It’s now eighteen months since Panasonic launched the S1 series of full-frame mirrorless cameras with L-Mount. Since then, the L world has been growing at a fast pace. This proliferation is mainly in the lens department, however.
When the L-Mount Alliance was announced in the autumn of 2018, few could have imagined the terrific growth of the lens catalogue over the next twenty months. The primary stimulus has come from Sigma, which was able to adapt existing lenses to the new mount quickly.
Yet more new lenses
Sigma’s impressive line-up of L lenses will grow on Thursday this week when more are introduced, including an 85 mm f/1.4 Art optic. The only area where we seem to be relatively poorly served is in smaller, slower lenses. The Sigma f/2.8 45 mm is an outstanding exception, but most of Sigma’s offerings tend to be faster – not in itself a bad thing, but a wider aperture does mean more weight. None of the three new Sigmas is what you might consider a pancake.
But not so many cameras
On the camera front, though, not a lot has happened since Panasonic joined the fray in early 2019. There has been some studious re-arranging of the chess pieces in the form of the SL2 and Panasonic’s additional S1H; and, of course, we mustn’t forget the oddball Sigma fp which, I know, has a faithful following among Macfilos readers.
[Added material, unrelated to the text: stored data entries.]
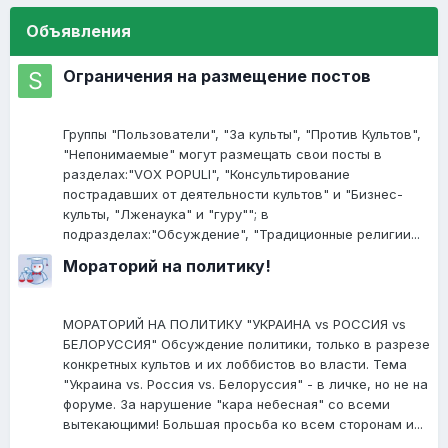
Объявления
Ограничения на размещение постов
Группы "Пользователи", "За культы", "Против Культов",
"Непонимаемые" могут размещать свои посты в
разделах:"VOX POPULI", "Консультирование
пострадавших от деятельности культов" и "Бизнес-
культы, "Лженаука" и "гуру""; в
подразделах:"Обсуждение", "Традиционные религии...
Мораторий на политику!
МОРАТОРИЙ НА ПОЛИТИКУ "УКРАИНА vs РОССИЯ vs
БЕЛОРУССИЯ" Обсуждение политики, только в разрезе
конкретных культов и их лоббистов во власти. Тема
"Украина vs. Россия vs. Белоруссия" - в личке, но не на
форуме. За нарушение "кара небесная" со всеми
вытекающими! Большая просьба ко всем сторонам и...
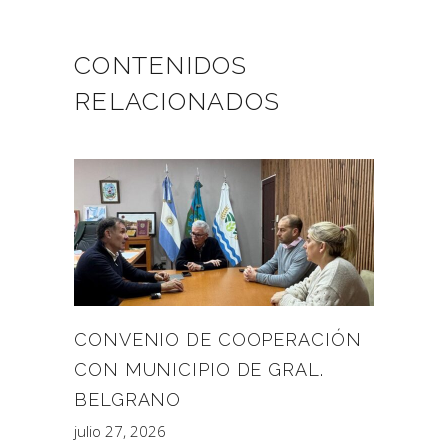
CONTENIDOS
RELACIONADOS
CONVENIO DE COOPERACIÓN
CON MUNICIPIO DE GRAL.
BELGRANO
julio 27, 2026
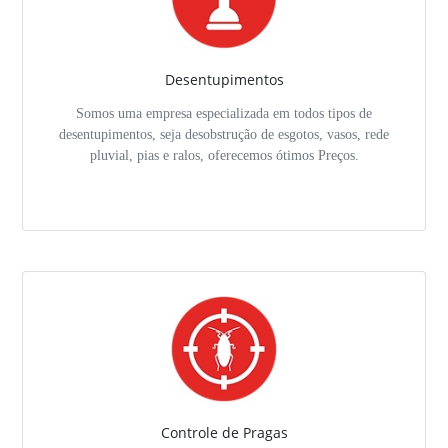
Desentupimentos
Somos uma empresa especializada em todos tipos de
desentupimentos, seja desobstrução de esgotos, vasos, rede
pluvial, pias e ralos, oferecemos ótimos Preços.
Controle de Pragas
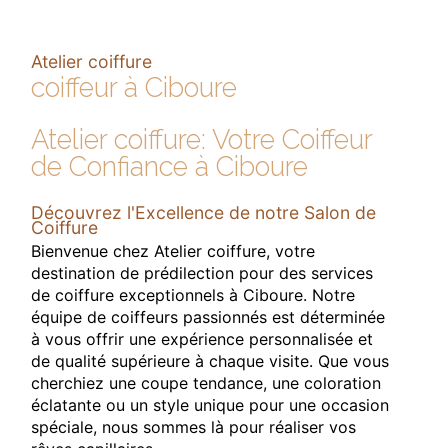
Atelier coiffure
coiffeur à Ciboure
Atelier coiffure: Votre Coiffeur
de Confiance à Ciboure
Découvrez l'Excellence de notre Salon de
Coiffure
Bienvenue chez Atelier coiffure, votre
destination de prédilection pour des services
de coiffure exceptionnels à Ciboure. Notre
équipe de coiffeurs passionnés est déterminée
à vous offrir une expérience personnalisée et
de qualité supérieure à chaque visite. Que vous
cherchiez une coupe tendance, une coloration
éclatante ou un style unique pour une occasion
spéciale, nous sommes là pour réaliser vos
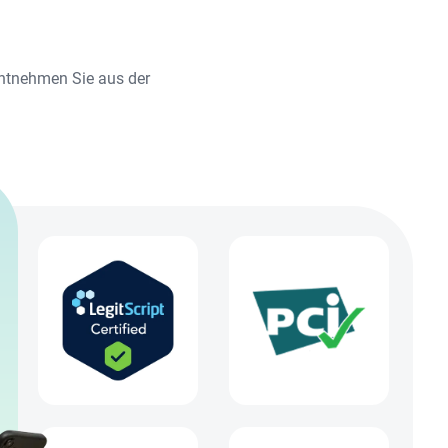
entnehmen Sie aus der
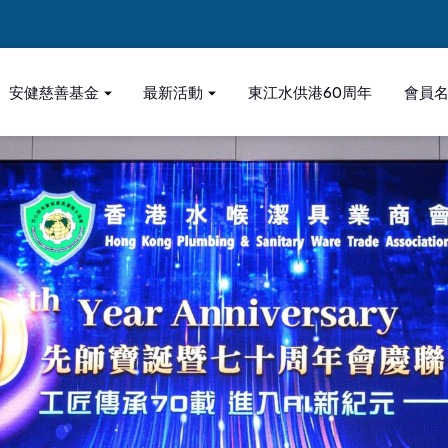
安健慈善基金
最新活動
東江水供港60周年
會員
The fp imperfectly meets the aspiration of many – for a smaller, full-frame camera that is easier to carry around than the S1 and SL. But it undoubtedly falls short, in the eyes of many potential buyers, with its lack of an EVF and the overt emphasis on video.
What we so desperately need in the LMA world is a smaller, full-featured camera, at least as compact as the Sony a7 or Nikon Z6. These cameras, weighing 650g and 675g respectively, are more muscle-friendly than the Panasonic (1021g) and Leica (928g) offerings. While the two latter are perfectly balanced for the heavy high-performance professional primes and zooms, we have at our disposal, and lighter lenses demand a smaller camera.
An S5 by any other name…
The good news is that we might not have to wait long for a competitive smaller L-Mount body. At the time of the S1 launch, Panasonic said it would not rule out the possibility of a smaller L-Mount camera and, since then, there have been persistent rumours of such a beast. Now, it could even have a name.
Recently, a document leaked in Japan appears to name the new camera – the S5, which is no big surprise – and it is said to be a smaller version of the S1. I think we are probably getting nearer to seeing such a camera and it will indeed be a great addition to the range. I suspect many owners of the Leica SL and SL2 will be attracted by the small Penny, whatever it happens to be called, as a second body on which to use some of the new lightweight L primes.
And, who knows, given the beneath-the-skin similarities between the S1 and SL, it wouldn’t stretch the imagination far to find the Panasonic S5 transmogrified into a Leica SL5. Roll on the day.
At the moment, we have five high-resolution L-Mount cameras from Panasonic, Leica and Sigma. Also, we have just one 24MP camera in the form of the Panasonic S1.
The prospects for the L-Mount Alliance continue to grow. It’s only on the APS-C front that things have been too quiet. Leica, the sole current exponent of the genre, has said nothing for a long time and there is absolutely no hint that a new model is on the way. It’s encouraging, however, that Sigma has had the confidence to announce three APS-C primes at a time when there is nothing other than Leica’s rather expensive bodies to complement them. Perhaps Sigma knows more than we do.
At the very least, the new lenses appear to indicate that Sigma, at least, has confidence in the future of the APS-C L-Mount market. We might, for instance, see a Sigma camera. A small, relatively inexpensive crop-frame offering, whether from Sigma or elsewhere, would complement the new fast primes and would put even more impetus into the Alliance as a whole.
The prospect of a Sigma camera is, however, pure speculation because I have seen not a word to indicate that it could be a possibility. Nevertheless, it would be exciting. I’d also like to see an updated CL, ideally with IBIS to put some new life into the current range of TL lenses.
What isn’t in doubt is that the L-Mount Alliance has got off to a cracking start.